Le cessez-le-feu décrété il y a une semaine tient bon, pour le moment. Mais quatre jours de combats à Juba ont laissé des centaines de victimes, des dizaines de milliers de déplacés et aiguisé un peu plus la défiance entre les hommes du président Salva Kiir et ceux de son vice-président, l'ex-rebelle Riek Machar.
Pour autant, nombre de diplomates ne voient d'autre solution que de réanimer un accord de paix moribond, qui a vu M. Machar rentrer en avril dans la capitale sud-soudanaise avec 1.400 hommes, pour y former un gouvernement d'union nationale avec Salva Kiir.
"Si nous ne pouvons pas mettre un terme (aux combats), ce sera une catastrophe", résume l'envoyé spécial de l'Union africaine, Alpha Oumar Konaré.
Après une série de violations de cessez-le-feu pour tenter de mettre un terme à une guerre civile dévastatrice débutée en décembre 2013, les derniers combats à Juba ont entamé un peu plus la confiance accordée aux deux leaders par la communauté internationale.
Pour le secrétaire général des Nations unies, Ban Ki-moon, le peuple sud-soudanais "a été abandonné par ses propres dirigeants". Il a appelé à de nouvelles sanctions contre les ennemis de la paix, à un embargo sur les armes et à des Casques bleus supplémentaires.
Pour ceux qui tentent encore de sauver le Soudan du Sud du chaos total, un processus de paix imparfait vaut mieux que pas de processus du tout.
Pour Casie Copeland, de l'International Crisis Group, l'accord de paix signé en août 2015 était le moins mauvais possible compte tenu de la situation à l'époque.
"Il a permis d'arrêter les combats, a créé un cadre de travail pour des réformes, une justice de transition et des élections, et il a empêché les puissances régionales d'être aspirées plus avant dans la guerre au Soudan du Sud".
Et "si la communauté internationale en venait à rejeter l'accord de paix parce qu'il ne serait plus pertinent ou ne pourrait plus être sauvé, cela jouerait en faveur des jusqu'aux-boutistes (des deux camps) qui veulent poursuivre la confrontation armée", estime pour sa part Aly Verjee, un ancien membre de l'équipe de surveillance du cessez-le-feu.
"Pas d'avenir"
En attendant, Riek Machar, dont on ignore s'il a encore le contrôle total de ses troupes, se cache depuis une semaine et le pays restera dans le flou tant que de nouveaux accords politique et militaire n'auront pas été conclus.
De plus, le succès du processus de paix reposait en partie sur l'achat de loyautés moyennant des postes ou de l'argent, et aucun de ces deux éléments n'a été au rendez-vous.

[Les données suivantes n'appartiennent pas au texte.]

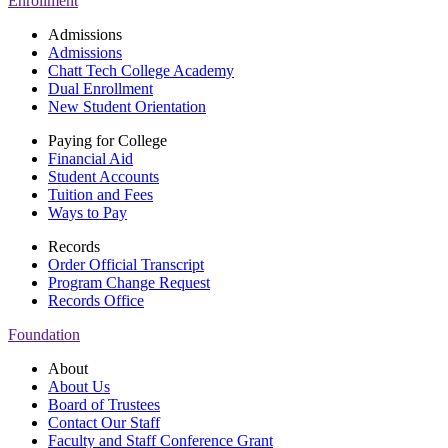
Enrollment
Admissions
Admissions
Chatt Tech College Academy
Dual Enrollment
New Student Orientation
Paying for College
Financial Aid
Student Accounts
Tuition and Fees
Ways to Pay
Records
Order Official Transcript
Program Change Request
Records Office
Foundation
About
About Us
Board of Trustees
Contact Our Staff
Faculty and Staff Conference Grant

Salva Kiir a miné l'accord de partage du pouvoir - élément clé de l'accord de paix - en multipliant quasiment par trois, de façon unilatérale, le nombre d'Etats régionaux. Quant aux revenus pétroliers, qui généraient 98% des recettes du gouvernement et donnaient une marge de manoeuvre pour accommoder chefs de milices et autres faucons des deux camps, ils ont disparu.
La guerre a entraîné une diminution drastique de la production de brut du pays et les cours du pétrole se sont effondrés.
Les détracteurs de l'accord de paix tel qu'il fut conçu critiquent le fait d'avoir cantonné à Juba des contingents des deux rivaux, une cohabitation qui était selon eux vouée à l'échec.
En l'état, la communauté internationale semble promouvoir de nouvelles sanctions et surtout un renfort de la mission de l'ONU au Soudan du Sud (Minuss - 12.000 hommes), avec l'éventuelle création d'une brigade d'intervention au mandat plus robuste.
Des Casques bleus supplémentaires suffiront-ils à rendre plus efficace la Minuss, critiquée ces derniers jours pour n'avoir pas pu endiguer les combats de Juba?
"Nous ne pouvons continuer comme ça éternellement", tranche Rebekah Joseph, une mère de trois enfants réfugiée dans une église de Juba après les combats. "Je rentre chez moi dans mon village, où c'est plus sûr, car il semble qu'ici, il n'y a pas d'avenir".